Six hours of talks between Presidents Dmitry Medvedev and Barack Obama in Copenhagen failed to clinch a new nuclear arms treaty between Russia and the United States, leaving officials scrambling to assert that a replacement for START-1 was still on the cards early in the New Year.
"Some technical details remain that require additional work," Medvedev said after the talks - held on the sidelines of the United Nations climate change summit, while Obama insisted the two sides had made "excellent progress" and were "quite close" to an agreement.
START-1 expired Dec. 5 without a replacement, posing awkward questions about weapons inspections.Talks led by Russian Foreign Ministry official Anatoly Antonov and US State Department official Rose Gottemoeller are expected to resume in January, "after a short Christmas break", RIA Novosti quoted presidential aide Sergei Prikhodko as saying.
But security experts wondered just how technical those kinks were.
Security expert Gennady Yevstafiyev, a former general in Russia's Foreign Intelligence Service who participated in talks on the 1991 Conventional Forces in Europe treaty, said that Russia was "doomed to sign the treaty" soon.
"There are three or four unresolved issues," said Yury Fedorov, a security analyst who is currently an associate fellow with the Czech Association for International Affairs. "And they can only be resolved through political decisions made by the presidents themselves."

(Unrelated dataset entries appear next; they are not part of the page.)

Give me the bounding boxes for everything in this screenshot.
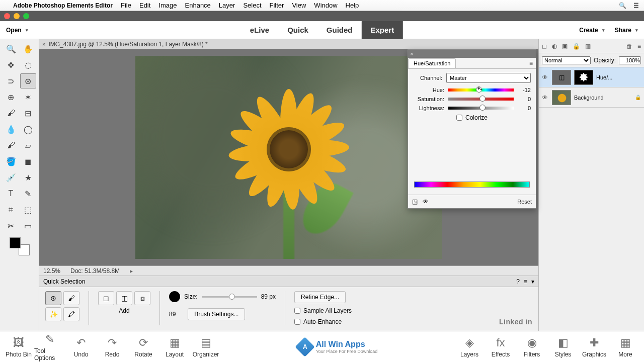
- share-menu[interactable]: Share: [615, 27, 638, 34]
- sponge-tool[interactable]: ◯: [20, 122, 36, 137]
- lightness-slider[interactable]: [448, 107, 514, 110]
- lock-layer-icon[interactable]: 🔒: [573, 43, 580, 50]
- auto-enhance-checkbox[interactable]: Auto-Enhance: [294, 318, 342, 325]
- clone-stamp-tool[interactable]: ⊟: [20, 106, 36, 121]
- opacity-input[interactable]: [619, 56, 641, 64]
- menu-view[interactable]: View: [292, 2, 306, 9]
- create-menu[interactable]: Create: [579, 27, 604, 34]
- magic-wand-mode[interactable]: ✨: [45, 307, 61, 321]
- tab-elive[interactable]: eLive: [241, 21, 278, 39]
- menu-help[interactable]: Help: [346, 2, 359, 9]
- layer-row-background[interactable]: 👁 Background 🔒: [539, 87, 644, 108]
- add-selection-button[interactable]: ◫: [116, 291, 132, 305]
- organizer-button[interactable]: ▤Organizer: [190, 336, 221, 358]
- channel-select[interactable]: Master: [446, 73, 531, 83]
- rotate-button[interactable]: ⟳Rotate: [128, 336, 159, 358]
- selection-brush-mode[interactable]: 🖌: [63, 291, 79, 305]
- quick-select-tool[interactable]: ⊛: [20, 73, 36, 88]
- open-menu[interactable]: Open: [6, 27, 28, 34]
- lasso-tool[interactable]: ⊃: [3, 73, 19, 88]
- tab-quick[interactable]: Quick: [278, 21, 317, 39]
- brush-tool[interactable]: 🖌: [3, 138, 19, 153]
- effects-button[interactable]: fxEffects: [485, 336, 516, 358]
- crop-tool[interactable]: ⌗: [3, 202, 19, 217]
- hand-tool[interactable]: ✋: [20, 41, 36, 56]
- hue-slider[interactable]: [448, 88, 514, 92]
- window-minimize-button[interactable]: [14, 13, 20, 19]
- gradient-tool[interactable]: ◼: [20, 154, 36, 169]
- window-maximize-button[interactable]: [23, 13, 29, 19]
- cookie-cutter-tool[interactable]: ✂: [3, 218, 19, 233]
- layout-button[interactable]: ▦Layout: [159, 336, 190, 358]
- eyedropper-tool[interactable]: 💉: [3, 170, 19, 185]
- menu-edit[interactable]: Edit: [139, 2, 150, 9]
- options-menu-icon[interactable]: ≡: [524, 278, 527, 285]
- visibility-icon[interactable]: 👁: [542, 74, 549, 81]
- menu-list-icon[interactable]: ☰: [633, 2, 639, 9]
- undo-button[interactable]: ↶Undo: [65, 336, 97, 358]
- document-tab[interactable]: × IMG_4307.jpg @ 12.5% (Hue/Saturation 1…: [39, 39, 538, 49]
- redo-button[interactable]: ↷Redo: [97, 336, 128, 358]
- sample-all-layers-checkbox[interactable]: Sample All Layers: [294, 307, 352, 314]
- visibility-icon[interactable]: 👁: [542, 94, 549, 101]
- tab-guided[interactable]: Guided: [317, 21, 362, 39]
- menu-image[interactable]: Image: [158, 2, 177, 9]
- refine-edge-button[interactable]: Refine Edge...: [294, 291, 346, 303]
- tab-expert[interactable]: Expert: [362, 21, 404, 39]
- layer-mask-icon[interactable]: ▣: [562, 43, 568, 50]
- layer-group-icon[interactable]: ▥: [585, 43, 591, 50]
- blur-tool[interactable]: 💧: [3, 122, 19, 137]
- close-tab-icon[interactable]: ×: [42, 41, 45, 47]
- menu-enhance[interactable]: Enhance: [185, 2, 211, 9]
- more-button[interactable]: ▦More: [610, 336, 641, 358]
- pencil-tool[interactable]: ✎: [20, 186, 36, 201]
- layer-row-hue-saturation[interactable]: 👁 ◫ Hue/...: [539, 67, 644, 87]
- reset-button[interactable]: Reset: [517, 199, 532, 205]
- panel-menu-icon[interactable]: ≡: [637, 43, 641, 50]
- move-tool[interactable]: ✥: [3, 57, 19, 72]
- marquee-tool[interactable]: ◌: [20, 57, 36, 72]
- styles-button[interactable]: ◧Styles: [547, 336, 579, 358]
- type-tool[interactable]: T: [3, 186, 19, 201]
- healing-tool[interactable]: ✶: [20, 89, 36, 105]
- foreground-color[interactable]: [10, 237, 21, 248]
- quick-select-mode[interactable]: ⊛: [45, 291, 61, 305]
- zoom-level[interactable]: 12.5%: [43, 267, 60, 275]
- panel-menu-icon[interactable]: ≡: [529, 60, 533, 67]
- straighten-tool[interactable]: ▭: [20, 218, 36, 233]
- spotlight-icon[interactable]: 🔍: [619, 2, 626, 9]
- tool-options-button[interactable]: ✎Tool Options: [34, 332, 65, 361]
- menu-select[interactable]: Select: [243, 2, 261, 9]
- blend-mode-select[interactable]: Normal: [542, 56, 591, 64]
- smart-brush-tool[interactable]: 🖌: [3, 106, 19, 121]
- preview-icon[interactable]: 👁: [423, 198, 429, 205]
- subtract-selection-button[interactable]: ⧈: [134, 291, 150, 305]
- layers-button[interactable]: ◈Layers: [454, 336, 485, 358]
- collapse-icon[interactable]: ▾: [531, 278, 534, 285]
- shape-tool[interactable]: ★: [20, 170, 36, 185]
- close-panel-icon[interactable]: ×: [410, 51, 413, 57]
- menu-window[interactable]: Window: [314, 2, 337, 9]
- recompose-tool[interactable]: ⬚: [20, 202, 36, 217]
- brush-settings-button[interactable]: Brush Settings...: [188, 308, 245, 320]
- menu-file[interactable]: File: [121, 2, 131, 9]
- window-close-button[interactable]: [4, 13, 10, 19]
- new-layer-icon[interactable]: ◻: [542, 43, 547, 50]
- menu-filter[interactable]: Filter: [270, 2, 284, 9]
- refine-brush-mode[interactable]: 🖍: [63, 307, 79, 321]
- help-icon[interactable]: ?: [516, 278, 520, 285]
- photo-bin-button[interactable]: 🖼Photo Bin: [3, 336, 34, 358]
- colorize-checkbox[interactable]: [456, 115, 462, 121]
- paint-bucket-tool[interactable]: 🪣: [3, 154, 19, 169]
- delete-layer-icon[interactable]: 🗑: [626, 43, 632, 50]
- adjustment-layer-icon[interactable]: ◐: [552, 43, 557, 50]
- eraser-tool[interactable]: ▱: [20, 138, 36, 153]
- zoom-tool[interactable]: 🔍: [3, 41, 19, 56]
- menu-layer[interactable]: Layer: [219, 2, 235, 9]
- color-swatch[interactable]: [10, 237, 30, 255]
- redeye-tool[interactable]: ⊕: [3, 89, 19, 105]
- graphics-button[interactable]: ✚Graphics: [579, 336, 610, 358]
- panel-tab[interactable]: Hue/Saturation: [408, 58, 456, 68]
- status-menu-icon[interactable]: ▸: [130, 267, 133, 275]
- new-selection-button[interactable]: ◻: [98, 291, 114, 305]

Obama and Medvedev drew up guidelines for limiting the countries' nuclear arsenals in July, bringing the number of warheads down to between 1,500 and 1,675 (from 2,200 as specified by the original START-1). On the controversial issue of delivery vehicles, numbers were cut to a more vague 500 and 1,100 each.

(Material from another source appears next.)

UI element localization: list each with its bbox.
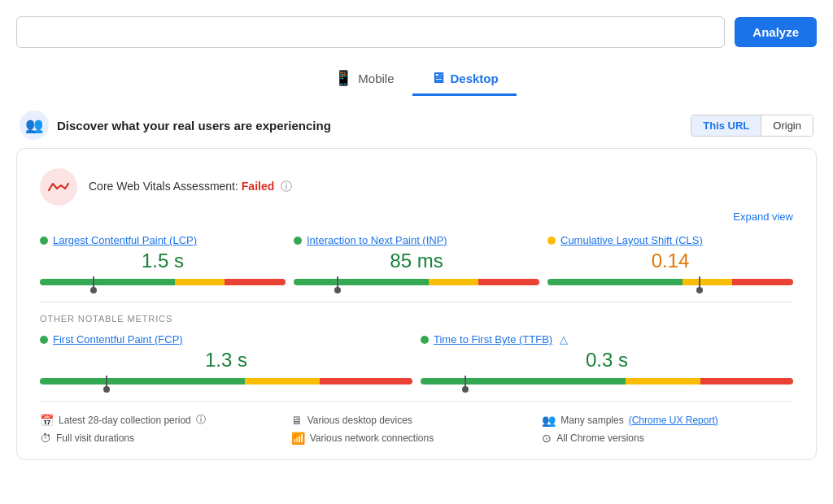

The key issue is that Russia currently has only 600 delivery vehicles.
"What was under discussion is that this number should be about 800," Fedorov said, referring to an upper limit. "After July, it was decided that there should be an equal number. Russia's position was that America should minimise its delivery vehicles. The question is whether the negotiators agreed to a new number. If not, then it's up to the presidents."
Yevstafiyev said the discrepancy puts Russia at a disadvantage.
"[The Americans] are playing their game and they don't want to play any other way," he said. "Because Russia cannot maintain its nuclear arsenal on the levels that are currently being negotiated anyway."
Verification procedures are a big part of unresolved issues, with Russia still wary of letting US inspectors into their nuclear weapons sites.
US officials left Russia's largest missile plant in Votkinsk on Dec. 4, a day ahead of the treaty expiring. Their presence at the plant, checking all outgoing cargo, was "a source of permanent irritation for the Russians," Fedorov said. Any future monitoring process remains to be decided.
Contradictory reports came out of Geneva on Friday, with some Russian officials suggesting that Obama and Medvedev were expected to sign a new treaty, and others reporting that no such plans had been made. Fedorov blamed this on a moratorium on any information coming out of negotiations, due to the sensitive issue.
Yevstafiyev said Obama administration officials were under a lot of pressure from hawkish elements in Washington. "I know Rose Gottemoeller, I know [Anatoly] Antonov. They are nice people. But Rose can't jump over the [instructions] she has been given. She knows everything about us - she knows it better than we do."